- [Raw data]:
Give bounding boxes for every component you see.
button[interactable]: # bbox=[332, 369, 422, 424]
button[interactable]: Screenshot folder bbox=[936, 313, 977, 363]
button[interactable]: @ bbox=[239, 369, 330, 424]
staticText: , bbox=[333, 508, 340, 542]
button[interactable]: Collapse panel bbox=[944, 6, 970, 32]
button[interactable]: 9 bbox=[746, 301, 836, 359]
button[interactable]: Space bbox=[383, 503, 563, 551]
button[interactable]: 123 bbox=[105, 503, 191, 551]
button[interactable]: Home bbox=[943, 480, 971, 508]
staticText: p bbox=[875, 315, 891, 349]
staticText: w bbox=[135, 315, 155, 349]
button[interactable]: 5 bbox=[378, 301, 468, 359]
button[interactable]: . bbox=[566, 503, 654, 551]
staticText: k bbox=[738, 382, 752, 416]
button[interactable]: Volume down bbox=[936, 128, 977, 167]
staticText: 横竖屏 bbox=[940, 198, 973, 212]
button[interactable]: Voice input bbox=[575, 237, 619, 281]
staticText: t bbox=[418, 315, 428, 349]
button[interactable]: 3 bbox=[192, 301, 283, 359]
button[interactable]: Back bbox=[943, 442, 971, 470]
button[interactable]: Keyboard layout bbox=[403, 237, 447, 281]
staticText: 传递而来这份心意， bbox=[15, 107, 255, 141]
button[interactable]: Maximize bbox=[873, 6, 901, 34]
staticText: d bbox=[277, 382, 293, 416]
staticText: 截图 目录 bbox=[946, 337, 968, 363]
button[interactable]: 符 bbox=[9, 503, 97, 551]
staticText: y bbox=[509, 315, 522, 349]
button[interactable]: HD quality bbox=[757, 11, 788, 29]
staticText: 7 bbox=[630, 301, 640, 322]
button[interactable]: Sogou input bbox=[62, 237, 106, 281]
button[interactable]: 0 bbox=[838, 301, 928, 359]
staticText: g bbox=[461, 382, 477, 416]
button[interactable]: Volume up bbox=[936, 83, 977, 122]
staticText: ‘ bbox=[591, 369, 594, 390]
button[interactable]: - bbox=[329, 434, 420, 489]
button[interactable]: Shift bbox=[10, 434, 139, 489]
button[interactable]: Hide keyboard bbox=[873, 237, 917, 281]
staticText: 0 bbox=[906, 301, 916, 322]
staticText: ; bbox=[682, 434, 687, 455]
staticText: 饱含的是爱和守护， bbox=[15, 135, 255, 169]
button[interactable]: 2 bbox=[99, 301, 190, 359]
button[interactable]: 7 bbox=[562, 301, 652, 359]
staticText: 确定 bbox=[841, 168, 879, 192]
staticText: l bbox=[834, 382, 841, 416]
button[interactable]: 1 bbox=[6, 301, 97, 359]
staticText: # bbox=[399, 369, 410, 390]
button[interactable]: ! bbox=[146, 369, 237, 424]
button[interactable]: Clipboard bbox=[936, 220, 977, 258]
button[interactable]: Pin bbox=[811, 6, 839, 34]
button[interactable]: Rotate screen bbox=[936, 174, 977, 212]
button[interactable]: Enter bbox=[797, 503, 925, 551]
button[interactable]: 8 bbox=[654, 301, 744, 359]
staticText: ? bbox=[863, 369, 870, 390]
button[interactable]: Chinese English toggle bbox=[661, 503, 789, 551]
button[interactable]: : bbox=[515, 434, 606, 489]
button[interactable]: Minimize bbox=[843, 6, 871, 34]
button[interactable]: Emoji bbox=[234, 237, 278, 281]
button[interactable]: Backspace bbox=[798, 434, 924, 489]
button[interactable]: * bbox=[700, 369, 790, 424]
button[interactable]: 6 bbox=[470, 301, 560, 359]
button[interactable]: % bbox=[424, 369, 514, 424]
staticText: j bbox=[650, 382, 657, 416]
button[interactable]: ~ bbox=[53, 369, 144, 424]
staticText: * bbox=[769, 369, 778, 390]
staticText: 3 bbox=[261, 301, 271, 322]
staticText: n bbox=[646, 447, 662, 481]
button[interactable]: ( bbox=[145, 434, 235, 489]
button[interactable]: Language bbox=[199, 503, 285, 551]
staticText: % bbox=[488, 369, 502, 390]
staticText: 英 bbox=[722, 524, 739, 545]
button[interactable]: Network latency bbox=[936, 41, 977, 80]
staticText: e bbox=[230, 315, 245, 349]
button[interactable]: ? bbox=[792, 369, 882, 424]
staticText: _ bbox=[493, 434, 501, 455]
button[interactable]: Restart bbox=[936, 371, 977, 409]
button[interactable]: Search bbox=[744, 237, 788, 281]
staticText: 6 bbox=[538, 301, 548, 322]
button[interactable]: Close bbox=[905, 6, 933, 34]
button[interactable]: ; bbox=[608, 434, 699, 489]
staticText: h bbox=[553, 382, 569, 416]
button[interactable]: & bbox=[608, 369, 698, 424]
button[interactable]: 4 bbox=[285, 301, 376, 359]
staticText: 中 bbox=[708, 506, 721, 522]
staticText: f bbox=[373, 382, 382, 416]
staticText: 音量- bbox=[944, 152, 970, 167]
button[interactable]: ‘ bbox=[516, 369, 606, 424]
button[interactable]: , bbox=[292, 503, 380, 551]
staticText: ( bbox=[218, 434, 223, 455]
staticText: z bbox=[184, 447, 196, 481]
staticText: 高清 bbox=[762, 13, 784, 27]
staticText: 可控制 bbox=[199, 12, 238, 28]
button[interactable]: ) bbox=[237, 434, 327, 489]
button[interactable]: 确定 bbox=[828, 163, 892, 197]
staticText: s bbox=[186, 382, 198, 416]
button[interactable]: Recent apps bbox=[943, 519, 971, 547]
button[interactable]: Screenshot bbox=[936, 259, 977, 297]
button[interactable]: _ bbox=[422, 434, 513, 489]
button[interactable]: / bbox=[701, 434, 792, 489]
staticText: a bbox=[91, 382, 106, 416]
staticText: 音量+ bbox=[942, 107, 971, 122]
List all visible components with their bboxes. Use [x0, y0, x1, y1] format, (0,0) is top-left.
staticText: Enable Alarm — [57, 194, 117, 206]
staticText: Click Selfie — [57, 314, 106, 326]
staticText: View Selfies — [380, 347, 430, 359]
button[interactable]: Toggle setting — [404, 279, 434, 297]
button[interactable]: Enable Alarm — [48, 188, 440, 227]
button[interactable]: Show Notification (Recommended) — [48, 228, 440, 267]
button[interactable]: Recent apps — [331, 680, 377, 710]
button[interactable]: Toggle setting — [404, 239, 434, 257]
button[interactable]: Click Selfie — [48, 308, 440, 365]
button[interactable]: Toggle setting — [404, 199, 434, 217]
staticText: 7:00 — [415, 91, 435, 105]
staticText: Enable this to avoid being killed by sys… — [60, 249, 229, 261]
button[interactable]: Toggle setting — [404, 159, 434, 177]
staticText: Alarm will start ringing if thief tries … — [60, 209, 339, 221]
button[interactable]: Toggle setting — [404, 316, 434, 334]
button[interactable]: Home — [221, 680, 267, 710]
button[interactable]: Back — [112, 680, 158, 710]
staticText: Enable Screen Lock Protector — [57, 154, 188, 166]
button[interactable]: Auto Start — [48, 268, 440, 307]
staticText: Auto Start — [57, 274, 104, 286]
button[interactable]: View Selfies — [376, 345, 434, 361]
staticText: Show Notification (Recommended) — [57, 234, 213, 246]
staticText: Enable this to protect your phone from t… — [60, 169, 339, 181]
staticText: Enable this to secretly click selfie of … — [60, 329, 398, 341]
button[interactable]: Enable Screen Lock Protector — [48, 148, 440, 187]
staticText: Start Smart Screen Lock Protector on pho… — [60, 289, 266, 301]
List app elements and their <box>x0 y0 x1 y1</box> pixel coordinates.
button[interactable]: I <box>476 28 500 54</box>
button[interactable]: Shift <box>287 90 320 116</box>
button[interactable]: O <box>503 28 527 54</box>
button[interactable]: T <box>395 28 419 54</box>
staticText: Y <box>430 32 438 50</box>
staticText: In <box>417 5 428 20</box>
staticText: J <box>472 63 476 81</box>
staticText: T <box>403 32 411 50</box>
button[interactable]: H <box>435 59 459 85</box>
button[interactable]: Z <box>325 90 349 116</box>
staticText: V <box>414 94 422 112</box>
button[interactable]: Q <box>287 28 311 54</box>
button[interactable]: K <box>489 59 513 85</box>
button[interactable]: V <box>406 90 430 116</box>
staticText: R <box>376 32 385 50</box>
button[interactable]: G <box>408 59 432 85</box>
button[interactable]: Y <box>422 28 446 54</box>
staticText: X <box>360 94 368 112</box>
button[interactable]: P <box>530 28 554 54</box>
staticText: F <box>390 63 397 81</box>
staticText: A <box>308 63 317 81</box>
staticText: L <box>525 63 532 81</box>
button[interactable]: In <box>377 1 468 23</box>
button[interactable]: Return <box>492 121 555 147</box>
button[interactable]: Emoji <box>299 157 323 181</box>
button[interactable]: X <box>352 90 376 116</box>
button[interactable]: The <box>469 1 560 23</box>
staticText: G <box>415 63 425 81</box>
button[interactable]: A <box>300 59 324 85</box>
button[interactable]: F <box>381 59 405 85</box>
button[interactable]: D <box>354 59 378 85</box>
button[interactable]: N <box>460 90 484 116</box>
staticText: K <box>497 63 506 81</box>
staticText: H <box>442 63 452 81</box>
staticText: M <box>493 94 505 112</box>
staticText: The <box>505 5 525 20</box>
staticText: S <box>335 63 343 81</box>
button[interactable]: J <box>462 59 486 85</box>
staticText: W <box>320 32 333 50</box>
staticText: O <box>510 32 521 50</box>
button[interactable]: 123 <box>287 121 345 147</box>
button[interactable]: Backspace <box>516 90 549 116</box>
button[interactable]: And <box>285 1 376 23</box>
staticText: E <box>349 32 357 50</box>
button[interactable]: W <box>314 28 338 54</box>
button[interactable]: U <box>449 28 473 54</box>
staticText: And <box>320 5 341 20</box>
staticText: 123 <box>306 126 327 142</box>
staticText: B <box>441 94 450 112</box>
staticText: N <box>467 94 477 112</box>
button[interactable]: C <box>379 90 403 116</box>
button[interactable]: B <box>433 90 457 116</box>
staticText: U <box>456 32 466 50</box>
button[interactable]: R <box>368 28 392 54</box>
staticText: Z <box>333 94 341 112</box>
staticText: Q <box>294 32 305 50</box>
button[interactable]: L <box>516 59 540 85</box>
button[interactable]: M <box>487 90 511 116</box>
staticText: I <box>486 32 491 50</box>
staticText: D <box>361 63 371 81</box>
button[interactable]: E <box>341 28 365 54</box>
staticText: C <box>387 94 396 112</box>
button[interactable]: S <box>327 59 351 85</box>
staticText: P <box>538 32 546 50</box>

- [Problem to work on]: Your reply should be only the count of lines in the entries above that contain the word "Screenshot".

- [Your solution]: 2